▶ Data to process:
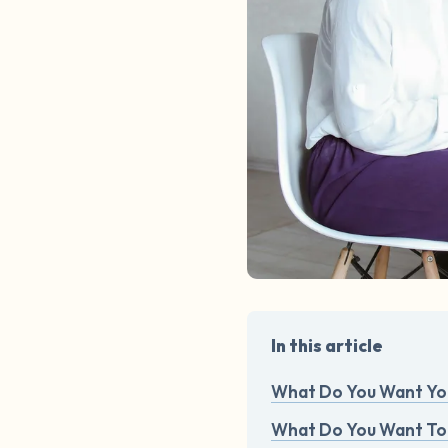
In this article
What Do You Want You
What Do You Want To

---

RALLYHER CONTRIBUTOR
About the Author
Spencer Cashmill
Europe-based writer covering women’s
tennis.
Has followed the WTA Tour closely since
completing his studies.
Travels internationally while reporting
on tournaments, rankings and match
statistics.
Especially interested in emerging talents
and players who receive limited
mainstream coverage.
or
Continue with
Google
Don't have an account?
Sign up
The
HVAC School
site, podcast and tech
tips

▶ Problem statement: Of the lines above, retype only those from the line containing "In this article" through the line containing "What Do You Want To", including both, exactly.

▶ Result of the task:
In this article
What Do You Want You
What Do You Want To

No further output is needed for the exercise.